#### Assignment
Copy the lines of the entries exactly, from the opening one to the one holding "PHOTO GALLERY (662, 215)", and leave out everything after.

#### Given records
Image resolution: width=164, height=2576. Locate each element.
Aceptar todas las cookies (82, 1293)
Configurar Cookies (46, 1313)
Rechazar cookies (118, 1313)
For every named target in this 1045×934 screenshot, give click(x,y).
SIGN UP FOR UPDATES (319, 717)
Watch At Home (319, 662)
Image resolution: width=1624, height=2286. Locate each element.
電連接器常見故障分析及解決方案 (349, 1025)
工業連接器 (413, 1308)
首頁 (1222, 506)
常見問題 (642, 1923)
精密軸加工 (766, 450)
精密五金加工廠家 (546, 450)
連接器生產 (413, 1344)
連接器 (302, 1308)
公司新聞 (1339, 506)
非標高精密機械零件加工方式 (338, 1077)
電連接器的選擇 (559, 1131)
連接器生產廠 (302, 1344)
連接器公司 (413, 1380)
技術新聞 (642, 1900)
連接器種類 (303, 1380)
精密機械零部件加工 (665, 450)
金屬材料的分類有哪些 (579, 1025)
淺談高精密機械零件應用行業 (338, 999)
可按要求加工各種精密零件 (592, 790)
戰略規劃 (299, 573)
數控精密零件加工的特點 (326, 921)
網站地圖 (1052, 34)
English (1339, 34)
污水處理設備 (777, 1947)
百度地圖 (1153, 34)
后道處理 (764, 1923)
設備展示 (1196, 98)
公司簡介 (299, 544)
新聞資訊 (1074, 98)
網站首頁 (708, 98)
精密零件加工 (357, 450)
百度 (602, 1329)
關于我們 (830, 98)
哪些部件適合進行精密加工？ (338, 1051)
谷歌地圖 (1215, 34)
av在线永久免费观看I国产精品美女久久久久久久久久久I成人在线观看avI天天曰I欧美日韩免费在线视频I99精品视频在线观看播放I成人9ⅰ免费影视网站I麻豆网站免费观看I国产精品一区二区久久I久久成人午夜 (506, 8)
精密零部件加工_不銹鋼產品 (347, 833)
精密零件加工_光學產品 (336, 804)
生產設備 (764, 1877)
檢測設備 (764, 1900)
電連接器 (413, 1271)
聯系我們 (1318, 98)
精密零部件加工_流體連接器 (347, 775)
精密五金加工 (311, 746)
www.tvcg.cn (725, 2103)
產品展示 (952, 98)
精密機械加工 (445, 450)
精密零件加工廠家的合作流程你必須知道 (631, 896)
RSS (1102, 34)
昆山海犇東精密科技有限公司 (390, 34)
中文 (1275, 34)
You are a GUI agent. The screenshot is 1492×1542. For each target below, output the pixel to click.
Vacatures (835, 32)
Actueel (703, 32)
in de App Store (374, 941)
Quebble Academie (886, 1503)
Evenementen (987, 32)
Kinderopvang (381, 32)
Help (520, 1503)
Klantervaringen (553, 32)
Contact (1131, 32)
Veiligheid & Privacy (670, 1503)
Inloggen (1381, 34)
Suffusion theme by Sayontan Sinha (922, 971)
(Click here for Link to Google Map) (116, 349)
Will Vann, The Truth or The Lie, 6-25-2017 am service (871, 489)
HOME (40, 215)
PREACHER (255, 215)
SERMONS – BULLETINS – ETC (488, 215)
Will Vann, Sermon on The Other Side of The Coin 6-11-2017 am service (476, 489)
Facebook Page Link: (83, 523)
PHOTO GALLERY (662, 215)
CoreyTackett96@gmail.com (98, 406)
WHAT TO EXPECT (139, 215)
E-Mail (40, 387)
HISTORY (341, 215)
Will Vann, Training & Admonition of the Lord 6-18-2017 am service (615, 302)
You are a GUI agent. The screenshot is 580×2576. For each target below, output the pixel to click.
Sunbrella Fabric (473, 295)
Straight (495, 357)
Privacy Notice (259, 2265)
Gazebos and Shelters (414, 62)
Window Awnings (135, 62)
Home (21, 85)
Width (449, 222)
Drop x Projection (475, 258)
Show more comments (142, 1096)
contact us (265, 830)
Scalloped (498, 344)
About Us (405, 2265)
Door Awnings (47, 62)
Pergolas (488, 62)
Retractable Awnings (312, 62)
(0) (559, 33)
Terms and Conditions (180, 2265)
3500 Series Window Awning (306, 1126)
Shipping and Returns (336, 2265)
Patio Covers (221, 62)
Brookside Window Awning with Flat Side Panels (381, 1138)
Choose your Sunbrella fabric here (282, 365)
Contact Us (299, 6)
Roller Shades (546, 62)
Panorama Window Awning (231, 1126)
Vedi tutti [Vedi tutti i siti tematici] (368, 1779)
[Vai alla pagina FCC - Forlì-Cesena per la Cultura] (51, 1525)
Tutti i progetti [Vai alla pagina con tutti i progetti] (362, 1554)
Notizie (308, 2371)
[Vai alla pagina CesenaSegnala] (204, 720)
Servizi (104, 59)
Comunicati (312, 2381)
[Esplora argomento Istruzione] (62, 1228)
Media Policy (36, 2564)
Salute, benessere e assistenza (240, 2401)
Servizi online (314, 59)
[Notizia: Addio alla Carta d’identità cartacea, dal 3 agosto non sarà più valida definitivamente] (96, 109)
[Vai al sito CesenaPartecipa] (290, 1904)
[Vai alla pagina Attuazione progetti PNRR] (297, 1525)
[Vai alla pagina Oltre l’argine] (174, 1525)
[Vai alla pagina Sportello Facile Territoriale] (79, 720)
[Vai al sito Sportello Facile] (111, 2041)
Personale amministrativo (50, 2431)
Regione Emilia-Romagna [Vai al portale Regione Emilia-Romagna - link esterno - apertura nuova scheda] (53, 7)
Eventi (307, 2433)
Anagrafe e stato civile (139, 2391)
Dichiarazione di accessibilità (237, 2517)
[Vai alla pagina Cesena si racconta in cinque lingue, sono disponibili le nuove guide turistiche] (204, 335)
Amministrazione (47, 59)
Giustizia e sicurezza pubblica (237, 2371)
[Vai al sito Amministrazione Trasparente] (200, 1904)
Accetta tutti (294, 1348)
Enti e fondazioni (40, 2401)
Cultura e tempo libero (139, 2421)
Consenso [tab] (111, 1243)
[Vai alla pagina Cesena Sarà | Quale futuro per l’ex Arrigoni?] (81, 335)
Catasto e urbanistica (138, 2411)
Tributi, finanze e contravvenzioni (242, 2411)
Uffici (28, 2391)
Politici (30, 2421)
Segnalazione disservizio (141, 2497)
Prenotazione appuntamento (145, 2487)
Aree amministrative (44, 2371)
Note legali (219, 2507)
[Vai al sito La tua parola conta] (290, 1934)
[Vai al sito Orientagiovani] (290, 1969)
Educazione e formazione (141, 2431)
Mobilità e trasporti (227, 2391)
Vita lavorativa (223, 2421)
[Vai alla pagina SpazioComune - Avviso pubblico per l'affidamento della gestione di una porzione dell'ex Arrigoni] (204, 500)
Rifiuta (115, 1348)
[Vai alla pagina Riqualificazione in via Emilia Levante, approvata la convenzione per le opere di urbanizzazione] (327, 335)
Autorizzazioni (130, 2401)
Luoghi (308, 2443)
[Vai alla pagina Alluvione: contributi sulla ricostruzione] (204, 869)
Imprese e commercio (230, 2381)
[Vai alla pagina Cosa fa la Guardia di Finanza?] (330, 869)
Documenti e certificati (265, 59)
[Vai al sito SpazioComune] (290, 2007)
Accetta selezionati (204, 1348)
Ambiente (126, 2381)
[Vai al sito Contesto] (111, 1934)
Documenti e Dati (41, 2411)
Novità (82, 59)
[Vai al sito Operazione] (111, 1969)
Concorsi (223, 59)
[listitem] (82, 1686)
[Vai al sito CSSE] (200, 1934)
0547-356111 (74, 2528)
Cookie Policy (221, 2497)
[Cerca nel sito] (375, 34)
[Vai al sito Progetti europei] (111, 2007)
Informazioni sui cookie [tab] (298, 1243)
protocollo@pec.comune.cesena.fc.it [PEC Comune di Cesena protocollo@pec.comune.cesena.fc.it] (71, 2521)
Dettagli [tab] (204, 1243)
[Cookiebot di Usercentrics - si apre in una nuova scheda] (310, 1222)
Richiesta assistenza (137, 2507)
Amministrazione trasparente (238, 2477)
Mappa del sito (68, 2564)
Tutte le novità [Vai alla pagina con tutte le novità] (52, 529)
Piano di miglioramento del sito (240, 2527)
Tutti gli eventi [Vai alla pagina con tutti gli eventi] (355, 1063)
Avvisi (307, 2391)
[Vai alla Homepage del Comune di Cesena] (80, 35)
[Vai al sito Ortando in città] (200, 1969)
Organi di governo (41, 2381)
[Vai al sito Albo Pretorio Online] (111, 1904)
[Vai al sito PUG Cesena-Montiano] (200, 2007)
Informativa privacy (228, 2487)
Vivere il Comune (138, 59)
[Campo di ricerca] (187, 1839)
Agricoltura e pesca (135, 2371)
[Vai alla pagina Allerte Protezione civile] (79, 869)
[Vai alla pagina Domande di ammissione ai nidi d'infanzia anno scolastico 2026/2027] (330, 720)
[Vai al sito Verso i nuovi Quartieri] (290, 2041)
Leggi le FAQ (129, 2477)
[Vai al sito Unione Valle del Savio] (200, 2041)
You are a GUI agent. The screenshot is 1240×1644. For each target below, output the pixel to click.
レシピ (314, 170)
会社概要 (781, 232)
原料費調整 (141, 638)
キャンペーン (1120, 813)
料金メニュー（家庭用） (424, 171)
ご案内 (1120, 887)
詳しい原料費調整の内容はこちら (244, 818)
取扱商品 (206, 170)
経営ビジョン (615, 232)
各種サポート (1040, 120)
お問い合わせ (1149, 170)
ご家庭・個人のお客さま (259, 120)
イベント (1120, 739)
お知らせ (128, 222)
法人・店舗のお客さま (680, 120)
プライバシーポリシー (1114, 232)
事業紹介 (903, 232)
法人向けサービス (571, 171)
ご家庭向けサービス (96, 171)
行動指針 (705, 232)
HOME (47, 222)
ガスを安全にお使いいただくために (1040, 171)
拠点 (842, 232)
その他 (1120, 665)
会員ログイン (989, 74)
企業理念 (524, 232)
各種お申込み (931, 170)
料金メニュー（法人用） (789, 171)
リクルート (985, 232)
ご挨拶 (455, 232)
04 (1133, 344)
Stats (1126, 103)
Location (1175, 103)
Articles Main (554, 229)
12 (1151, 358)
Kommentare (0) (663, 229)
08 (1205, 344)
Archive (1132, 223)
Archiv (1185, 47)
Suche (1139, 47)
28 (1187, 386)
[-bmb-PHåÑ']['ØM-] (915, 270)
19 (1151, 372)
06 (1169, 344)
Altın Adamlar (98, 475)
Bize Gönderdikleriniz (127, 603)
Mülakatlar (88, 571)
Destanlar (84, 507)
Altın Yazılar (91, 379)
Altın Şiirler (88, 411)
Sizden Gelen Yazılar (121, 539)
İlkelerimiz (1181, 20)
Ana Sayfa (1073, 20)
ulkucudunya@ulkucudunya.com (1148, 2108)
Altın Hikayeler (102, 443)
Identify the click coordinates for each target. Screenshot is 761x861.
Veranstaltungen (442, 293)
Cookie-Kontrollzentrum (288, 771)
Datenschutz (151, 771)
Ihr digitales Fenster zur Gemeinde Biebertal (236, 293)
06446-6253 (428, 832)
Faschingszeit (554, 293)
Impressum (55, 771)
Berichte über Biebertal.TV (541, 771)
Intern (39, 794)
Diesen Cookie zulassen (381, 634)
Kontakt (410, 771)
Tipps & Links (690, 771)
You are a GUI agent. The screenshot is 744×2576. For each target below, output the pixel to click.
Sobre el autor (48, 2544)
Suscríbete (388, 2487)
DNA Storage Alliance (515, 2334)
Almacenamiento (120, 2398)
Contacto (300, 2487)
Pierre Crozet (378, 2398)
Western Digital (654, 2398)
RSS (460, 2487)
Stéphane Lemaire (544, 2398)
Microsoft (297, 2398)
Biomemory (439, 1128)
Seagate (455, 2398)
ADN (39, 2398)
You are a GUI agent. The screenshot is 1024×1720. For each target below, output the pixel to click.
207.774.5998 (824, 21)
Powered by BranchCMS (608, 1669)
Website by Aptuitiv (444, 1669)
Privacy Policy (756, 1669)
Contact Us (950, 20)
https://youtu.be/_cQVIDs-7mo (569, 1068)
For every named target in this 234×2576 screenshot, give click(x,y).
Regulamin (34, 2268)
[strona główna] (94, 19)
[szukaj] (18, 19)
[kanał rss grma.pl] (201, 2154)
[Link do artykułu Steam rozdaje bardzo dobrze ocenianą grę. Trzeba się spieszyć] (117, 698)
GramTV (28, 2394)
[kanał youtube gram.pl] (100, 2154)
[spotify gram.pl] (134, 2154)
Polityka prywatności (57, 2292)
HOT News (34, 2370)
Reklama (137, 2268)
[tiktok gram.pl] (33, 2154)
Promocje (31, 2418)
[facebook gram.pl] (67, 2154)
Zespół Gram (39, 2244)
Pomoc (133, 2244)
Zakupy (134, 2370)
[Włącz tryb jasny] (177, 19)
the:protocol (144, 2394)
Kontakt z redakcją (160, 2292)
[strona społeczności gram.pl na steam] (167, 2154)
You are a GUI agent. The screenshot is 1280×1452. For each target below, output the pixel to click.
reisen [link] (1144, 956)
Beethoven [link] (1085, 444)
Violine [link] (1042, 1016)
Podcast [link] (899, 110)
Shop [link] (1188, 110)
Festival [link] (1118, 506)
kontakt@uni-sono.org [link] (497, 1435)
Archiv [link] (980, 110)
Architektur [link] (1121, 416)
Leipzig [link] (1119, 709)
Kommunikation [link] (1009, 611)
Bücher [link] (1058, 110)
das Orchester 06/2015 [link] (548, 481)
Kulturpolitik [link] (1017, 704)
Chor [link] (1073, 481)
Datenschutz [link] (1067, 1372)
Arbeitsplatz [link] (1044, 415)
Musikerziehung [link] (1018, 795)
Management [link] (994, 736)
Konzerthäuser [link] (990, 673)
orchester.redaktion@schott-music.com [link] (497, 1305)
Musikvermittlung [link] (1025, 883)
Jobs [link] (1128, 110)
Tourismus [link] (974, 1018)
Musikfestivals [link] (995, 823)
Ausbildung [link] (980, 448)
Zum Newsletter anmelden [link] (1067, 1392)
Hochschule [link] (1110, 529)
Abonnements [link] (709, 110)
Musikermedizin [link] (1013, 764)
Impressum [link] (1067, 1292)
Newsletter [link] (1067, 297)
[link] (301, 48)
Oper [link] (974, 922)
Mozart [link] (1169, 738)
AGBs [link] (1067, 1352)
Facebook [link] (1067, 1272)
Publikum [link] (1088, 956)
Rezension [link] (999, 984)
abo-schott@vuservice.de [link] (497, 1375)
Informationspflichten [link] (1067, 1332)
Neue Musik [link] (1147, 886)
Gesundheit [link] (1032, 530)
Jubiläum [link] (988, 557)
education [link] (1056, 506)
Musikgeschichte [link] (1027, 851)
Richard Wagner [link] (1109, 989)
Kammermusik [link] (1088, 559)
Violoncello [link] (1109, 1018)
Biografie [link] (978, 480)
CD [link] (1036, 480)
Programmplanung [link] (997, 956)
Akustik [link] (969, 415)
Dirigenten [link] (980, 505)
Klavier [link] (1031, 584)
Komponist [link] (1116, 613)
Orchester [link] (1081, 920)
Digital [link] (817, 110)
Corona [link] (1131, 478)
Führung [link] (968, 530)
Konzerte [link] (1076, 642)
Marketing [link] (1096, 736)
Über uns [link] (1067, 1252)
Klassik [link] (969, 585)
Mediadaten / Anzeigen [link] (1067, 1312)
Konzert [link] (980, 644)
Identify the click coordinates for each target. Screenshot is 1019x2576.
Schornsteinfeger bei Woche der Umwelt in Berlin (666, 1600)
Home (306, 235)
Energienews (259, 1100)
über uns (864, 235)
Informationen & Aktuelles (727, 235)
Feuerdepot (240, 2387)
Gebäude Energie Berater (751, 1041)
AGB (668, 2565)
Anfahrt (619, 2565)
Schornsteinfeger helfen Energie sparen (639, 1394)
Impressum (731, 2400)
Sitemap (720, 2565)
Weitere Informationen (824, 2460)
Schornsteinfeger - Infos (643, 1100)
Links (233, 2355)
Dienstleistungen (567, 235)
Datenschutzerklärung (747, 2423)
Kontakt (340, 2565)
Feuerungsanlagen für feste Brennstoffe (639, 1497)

#### Answer to the problem
Image resolution: width=164, height=2576. Locate each element.
Aceptar todas las cookies (82, 1293)
Configurar Cookies (46, 1313)
Rechazar cookies (118, 1313)
For every named target in this 1045×934 screenshot, give click(x,y).
SIGN UP FOR UPDATES (319, 717)
Watch At Home (319, 662)
Image resolution: width=1624, height=2286. Locate each element.
電連接器常見故障分析及解決方案 (349, 1025)
工業連接器 (413, 1308)
首頁 (1222, 506)
常見問題 (642, 1923)
精密軸加工 (766, 450)
精密五金加工廠家 (546, 450)
連接器生產 (413, 1344)
連接器 (302, 1308)
公司新聞 (1339, 506)
非標高精密機械零件加工方式 (338, 1077)
電連接器的選擇 (559, 1131)
連接器生產廠 (302, 1344)
連接器公司 (413, 1380)
技術新聞 (642, 1900)
連接器種類 (303, 1380)
精密機械零部件加工 (665, 450)
金屬材料的分類有哪些 (579, 1025)
淺談高精密機械零件應用行業 (338, 999)
可按要求加工各種精密零件 (592, 790)
戰略規劃 (299, 573)
數控精密零件加工的特點 (326, 921)
網站地圖 (1052, 34)
English (1339, 34)
污水處理設備 (777, 1947)
百度地圖 (1153, 34)
后道處理 (764, 1923)
設備展示 (1196, 98)
公司簡介 (299, 544)
新聞資訊 (1074, 98)
網站首頁 (708, 98)
精密零件加工 (357, 450)
百度 (602, 1329)
關于我們 (830, 98)
哪些部件適合進行精密加工？ (338, 1051)
谷歌地圖 (1215, 34)
av在线永久免费观看I国产精品美女久久久久久久久久久I成人在线观看avI天天曰I欧美日韩免费在线视频I99精品视频在线观看播放I成人9ⅰ免费影视网站I麻豆网站免费观看I国产精品一区二区久久I久久成人午夜 (506, 8)
精密零部件加工_不銹鋼產品 (347, 833)
精密零件加工_光學產品 (336, 804)
生產設備 (764, 1877)
檢測設備 (764, 1900)
電連接器 (413, 1271)
聯系我們 (1318, 98)
精密零部件加工_流體連接器 (347, 775)
精密五金加工 (311, 746)
www.tvcg.cn (725, 2103)
產品展示 (952, 98)
精密機械加工 (445, 450)
精密零件加工廠家的合作流程你必須知道 (631, 896)
RSS (1102, 34)
昆山海犇東精密科技有限公司 (390, 34)
中文 (1275, 34)
You are a GUI agent. The screenshot is 1492×1542. For each target below, output the pixel to click.
Vacatures (835, 32)
Actueel (703, 32)
in de App Store (374, 941)
Quebble Academie (886, 1503)
Evenementen (987, 32)
Kinderopvang (381, 32)
Help (520, 1503)
Klantervaringen (553, 32)
Contact (1131, 32)
Veiligheid & Privacy (670, 1503)
Inloggen (1381, 34)
Suffusion theme by Sayontan Sinha (922, 971)
(Click here for Link to Google Map) (116, 349)
Will Vann, The Truth or The Lie, 6-25-2017 am service (871, 489)
HOME (40, 215)
PREACHER (255, 215)
SERMONS – BULLETINS – ETC (488, 215)
Will Vann, Sermon on The Other Side of The Coin 6-11-2017 am service (476, 489)
Facebook Page Link: (83, 523)
PHOTO GALLERY (662, 215)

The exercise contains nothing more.